Set Very Restrictive Permissions
On The Folder Level Via Group Membership

Data on a Windows network should be stored on an NTFS partition and access controlled via a domain controller, preferably via group membership.

Appropriate permissions on folders is a must. Remember to give users the lowest level of permissions possible to do their jobs. This granting of permissions should be done via group membership.

For example: create a group called “HR” and a directory called “HR”, grant the HR group the proper rights to the HR directory then add the proper people to the HR group. This allows you to easily add or remove peoples access as you add/remove people or as people change roles.

Remember that rights granted to a folder ‘flow down’ to files and folders in that directory. This can be over-ridden via inheritance but it is best to logically organize folders to avoid having to exclude inheritance.

Avoid setting permissions on individual files because this gets hard to manage and even harder to figure out who has access to what.

Audit File Access

Auditing who is access what is a critical piece of the data protection puzzle. Your ability to see who accessed what and when is critical when security questions arise.

There are lots of good file auditing packages out there and Windows Server includes the ability built in; called ‘object access auditing.’

The key here is to only audit the important stuff which make the information you gather more pertinent. For example; maybe you have a folder called “Public” which everyone has access to and is used as a general file share for non-sensitive information. No need to audit file access here; just clogs your audit logs.

A better example would be to audit access to important customer documents.

Control Wireless Access

Lock access points down tight! I don’t care if you have visitors and want it to be easy for them to access your network. Problem with this arrangement is that it is now easy for ANYONE to access your network.

Using WEP and disabling SSID broadcasts are easy overcome with widely available tools available on the Internet.

The best way; use Extended Authentication and hook your access points into your Windows Server infrastructure so that server has to authenticate people who want to log into the access point. The LinkSys WAP54G will do this.

The benefit here is that you can allow your users to access the access point via their network login and password and create logins for visitors that you can easily enable and disable as needed to allow and deny access to the wireless networks.

Centrally Control Remote Access

With some many companies providing and even encouraging remote workers you can’t overlook the dangers of someone grabbing data without ever setting foot on site.

The best way to have some level of control on this is to centrally administer remote access. Many companies I have spoke with use individual PCAnywhere accounts to allow remote access. This is a disaster in the making because it does not give the business owner any control over the remote access.

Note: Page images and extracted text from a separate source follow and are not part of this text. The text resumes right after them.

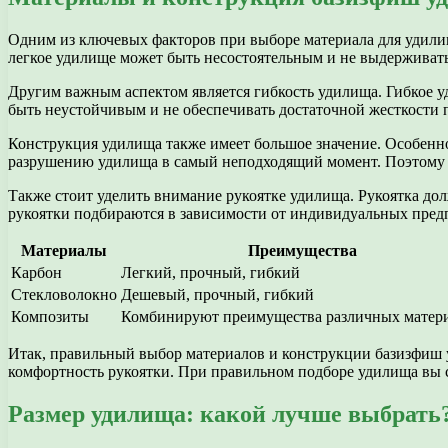
Одним из ключевых факторов при выборе материала для удилищ
легкое удилище может быть несостоятельным и не выдерживать
Другим важным аспектом является гибкость удилища. Гибкое у
быть неустойчивым и не обеспечивать достаточной жесткости
Конструкция удилища также имеет большое значение. Особенно
разрушению удилища в самый неподходящий момент. Поэтому 
Также стоит уделить внимание рукоятке удилища. Рукоятка д
рукоятки подбираются в зависимости от индивидуальных пред
Материалы
Преимущества
Карбон
Легкий, прочный, гибкий
Стекловолокно
Дешевый, прочный, гибкий
Композиты
Комбинируют преимущества различных матер
Итак, правильный выбор материалов и конструкции базизфиш у
комфортность рукоятки. При правильном подборе удилища вы с
Размер удилища: какой лучше выбрать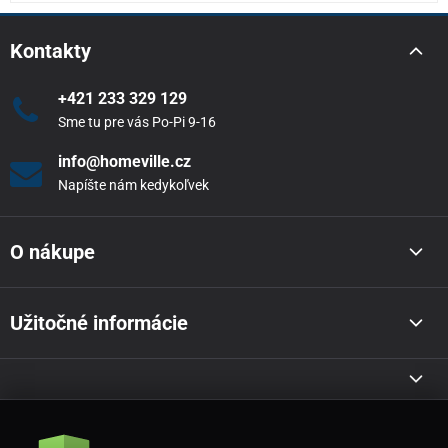
Kontakty
+421 233 329 129
Sme tu pre vás Po-Pi 9-16
info@homeville.cz
Napíšte nám kedykoľvek
O nákupe
Užitočné informácie
Akcie a novinky e-mailom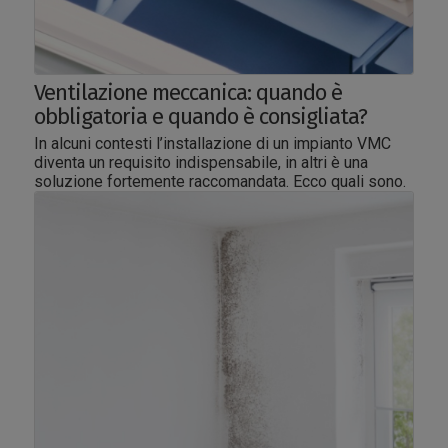
Ventilazione meccanica: quando è
obbligatoria e quando è consigliata?
In alcuni contesti l’installazione di un impianto VMC
diventa un requisito indispensabile, in altri è una
soluzione fortemente raccomandata. Ecco quali sono.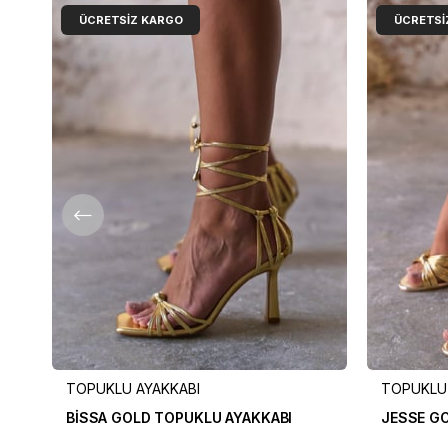
ÜCRETSIZ KARGO
ÜCRETSI
TOPUKLU AYAKKABI
TOPUKLU 
BİSSA GOLD TOPUKLU AYAKKABI
JESSE GO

Ideally you are using Small Business Server which supports Remote Web Workplace and allows you to centrally grant and deny rights for users to remote in to their PC’s

Certainly, there are a ton of other ways your data can walk off. Users can print off reports, email sensitive data to their personal accounts or someone can simply pick up documents from your trash bin. Put some though into these issues; don’t panic, but make some progress towards nailing down the 5 items above and you will have a huge head start on protecting your data

Good Networking!

Eric Hobbs
Technology Associates
ehobbs@technologyassociates.net
919-459-0109 – Direct

Things to Think About…

• Understand where your risks are. Taking the time to understand HOW data can walk off is the first step to locking it down
• Don’t accept any excuses with data security. The data that your company has created is it’s life blood, protect it as such!
• Prepare for the future. Most employers think that they don’t need to worry about a disgruntled employee walking off with data (or giving it to a competitor) because, at the moment, everything is A.O.K. Don’t assume things won’t change.